ICAO, in a statement, estimated that international travel could drop by as much as two-thirds from previous forecasts for the first three quarters of 2020. Even if the virus subsides, ICAO believes that demand will continue to wane as fliers stay leery of the effects of the sickness.
Airlines have seen a drop of nearly 90 percent of customers since the virus first started spreading globally back in January and February.
“As overall severity and duration of the pandemic are still uncertain, ICAO has developed six different recovery paths under two indicative scenarios to explore the potential short-term economic implication of COVID-19 pandemic,” ICAO Secretary General Fang Liu said in a message to representatives of ICAO’s member states.
ICAO used two models to determine its estimates according to Business World.

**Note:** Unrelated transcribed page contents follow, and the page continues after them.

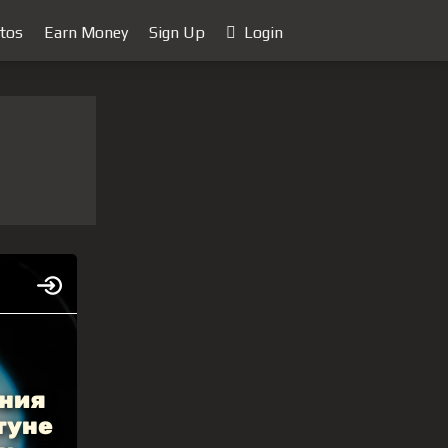
tos
Earn Money
Sign Up
Login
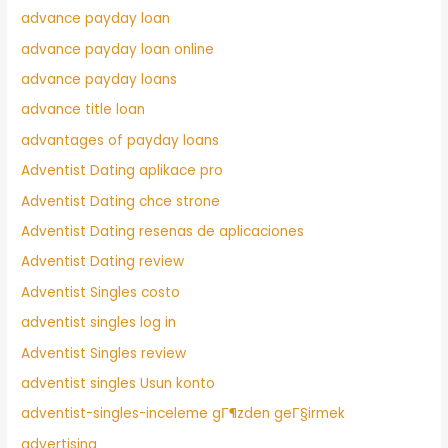
advance payday loan
advance payday loan online
advance payday loans
advance title loan
advantages of payday loans
Adventist Dating aplikace pro
Adventist Dating chce strone
Adventist Dating resenas de aplicaciones
Adventist Dating review
Adventist Singles costo
adventist singles log in
Adventist Singles review
adventist singles Usun konto
adventist-singles-inceleme gГ¶zden geГ§irmek
advertising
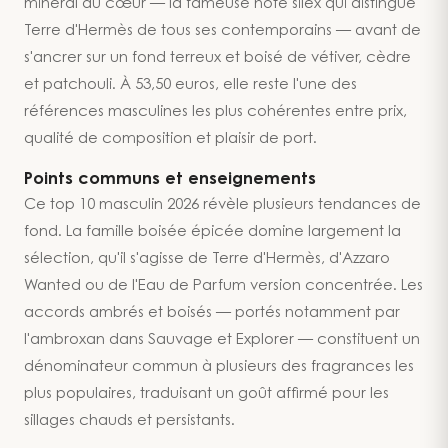
minéral au cœur — la fameuse note silex qui distingue
Terre d'Hermès de tous ses contemporains — avant de
s'ancrer sur un fond terreux et boisé de vétiver, cèdre
et patchouli. À 53,50 euros, elle reste l'une des
références masculines les plus cohérentes entre prix,
qualité de composition et plaisir de port.
Points communs et enseignements
Ce top 10 masculin 2026 révèle plusieurs tendances de
fond. La famille boisée épicée domine largement la
sélection, qu'il s'agisse de Terre d'Hermès, d'Azzaro
Wanted ou de l'Eau de Parfum version concentrée. Les
accords ambrés et boisés — portés notamment par
l'ambroxan dans Sauvage et Explorer — constituent un
dénominateur commun à plusieurs des fragrances les
plus populaires, traduisant un goût affirmé pour les
sillages chauds et persistants.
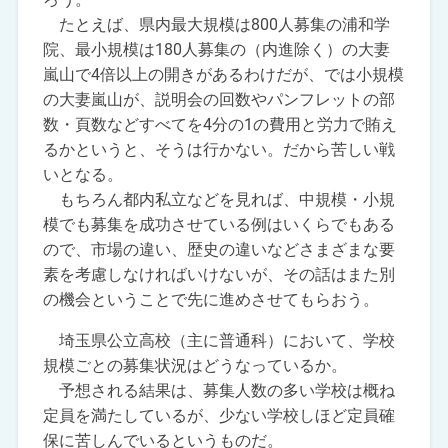
たとえば、県内最大規模は800人募集の浦和学
院、最小規模は180人募集の（内進除く）の大妻
嵐山で4倍以上の開きがあるわけだが、では小規模
の大妻嵐山が、説明会の回数やパンフレットの部
数・頁数などすべてを4分の1の費用と労力で賄え
るかというと、そうは行かない。だから苦しい戦
いとなる。
もちろん都内私立などを見れば、中規模・小規
模でも募集を成功させている例はいくらでもある
ので、市場の違い、歴史の違いなどさまざまな要
素を考慮しなければいけないが、その話はまた別
の機会ということで先に進めさせてもらおう。
埼玉県公立高校（主に普通科）において、学校
規模ごとの募集状況はどうなっているか。
予想される結果は、募集人数の多い学校は概ね
定員を満たしているが、少ない学校しほど定員確
保に苦しんでいるというものだ。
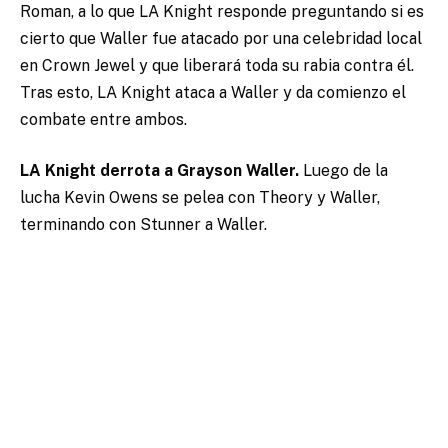
Roman, a lo que LA Knight responde preguntando si es
cierto que Waller fue atacado por una celebridad local
en Crown Jewel y que liberará toda su rabia contra él.
Tras esto, LA Knight ataca a Waller y da comienzo el
combate entre ambos.
LA Knight derrota a Grayson Waller.
Luego de la
lucha Kevin Owens se pelea con Theory y Waller,
terminando con Stunner a Waller.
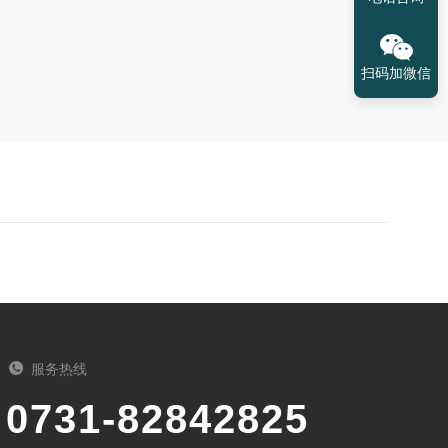
扫码加微信
服务热线
0731-82842825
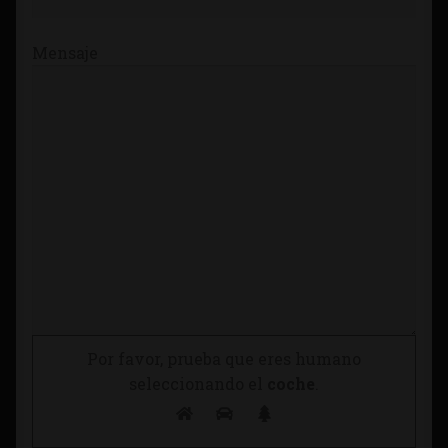
Mensaje
Por favor, prueba que eres humano
seleccionando el
coche
.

Under a V-shaped path (a first sign of recovery in late May), there could be an overall reduction ranging from 41 to 56 percent of seats offered by airlines and an overall reduction of 705 to 963 million passengers. That could lead to a loss of anywhere between $160 billion to $218 billion for all airlines.
Under a U-shaped path (a restart in third quarter or later), there could be overall reduction ranging from 57 to 67 percent of seats offered by airlines and an overall reduction of 961 million to 1.11 billion passengers. That would mean a loss of $218 billion to $253 billion in gross operating revenues of airlines.